Site icon Güncel Adrese

Adetliyken kandilde yapılacak ibadetler neler, hangi dualar okunur? Reglken kandilde dua okunur mu, nasıl ibadet edilir?

Berat gecesi ibadetlerini yerine getirecekler, okunacak dualar ve yapılabilecek ibadetler konusunda araştırmalarını sürdürüyor. Öbür taraftan da adetliyken nasıl ibadet edilir, dua okunur mu, zikir ve tesbih çekilir mi sorusunun karşılığı da araştırılıyor. Adetli iken hangi dualar okunur, tesbih ve zikirler çeklir? İşte husus hakkında bilgiler…

ADETLİYKEN KANDİLDE NASIL İBADET EDİLİR, DUA OKUNUR MU?

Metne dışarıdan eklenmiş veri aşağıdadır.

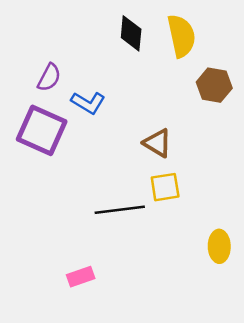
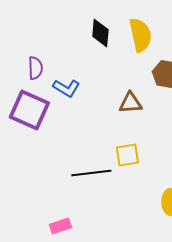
purple semicircle: (49, 77) -> (35, 68), turned -30
brown triangle: (157, 143) -> (130, 103), moved, turned -35

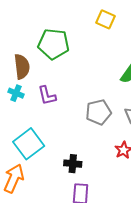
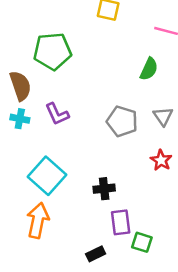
gray pentagon: (98, 112) -> (122, 121), turned -30

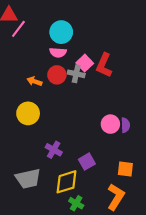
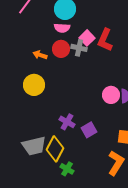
purple cross: (54, 150) -> (67, 122), moved
yellow diamond: (67, 182) -> (55, 149), moved, turned -45
green cross: (76, 203) -> (67, 169), moved

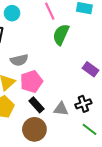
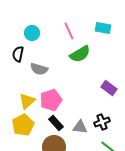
green semicircle: (61, 35) -> (80, 54), turned -145
gray semicircle: (19, 60) -> (39, 69), moved, turned 30

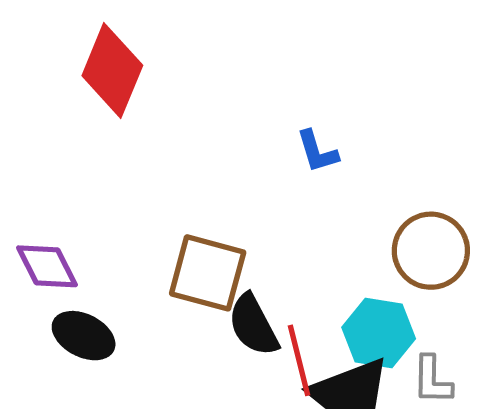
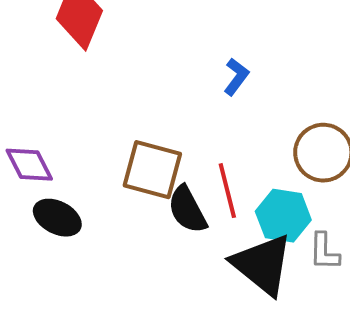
blue L-shape: (317, 151) -> (236, 77), turned -126
red line: (299, 360) -> (227, 191), moved

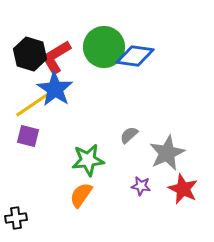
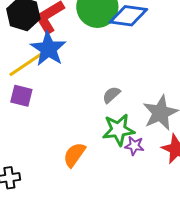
gray semicircle: (129, 135) -> (111, 95), moved
green star: (88, 160) -> (118, 130), moved

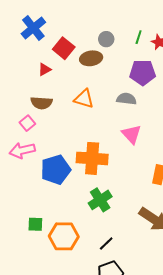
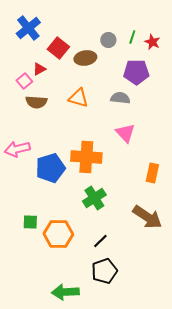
gray circle: (106, 39) -> (108, 40), moved
pink square: (27, 123) -> (24, 81), moved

Kadınlar âdet yahut lohusalık hâllerinde iken dua edebilirler; zikir ve dua manası taşıyan âyet-i kerîmeleri okuyabilirler. Bunun yanında, kelime-i şehâdet, kelime-i tevhid, istiğfar, salavât-ı şerîfe getirebilirler. Tefsir, hadis ve fıkıh yapıtlarını okuyup inceleyebilirler (bkz. İbn Nüceym, el-Bahr, 1/209-211; Aliyyü’l-kârî, Fethu bâbi’l-‘inâye, 1/143-144; İbn Âbidîn, Reddü’l-muhtâr, 1/292-293; Şirbînî, Muğni’l-muhtac, 1/290).

REGLKEN KURAN OKUNUR MU?

Hanefî, Şâfiî ve Hanbelîlere nazaran tıpkı cünüp üzere âdetli yahut lohusa bayan da Kur’ân okuyamaz. Zira Hz. Peygamber (s.a.s.) “Âdetli bayan ve cünüp olan kimse Kur’ân’dan hiçbir şey okuyamaz.” (Tirmizî, Tahâret, 98 [131]; İbn Mâce, Tahâret, 105 [595-596]) buyurmuştur. Hz. Ali de “Resûlullah’ı Kur’ân okumaktan cünüplük hâli dışında hiçbir şey alıkoymazdı.” (Ebû Dâvûd, Tahâret, 88 [229]; Nesâî, Tahâret, 171 [266]; İbn Mâce, Tahâret, 105 [594]) demiştir. Farklı bir lafızla gelen rivâyete nazaran ise Hz. Ali’nin “Resûlullah cünüp olmadıkça bize Kur’ân okurdu.” (Tirmizî, Tahâret, 111 [146]) dediği rivâyet edilmiştir.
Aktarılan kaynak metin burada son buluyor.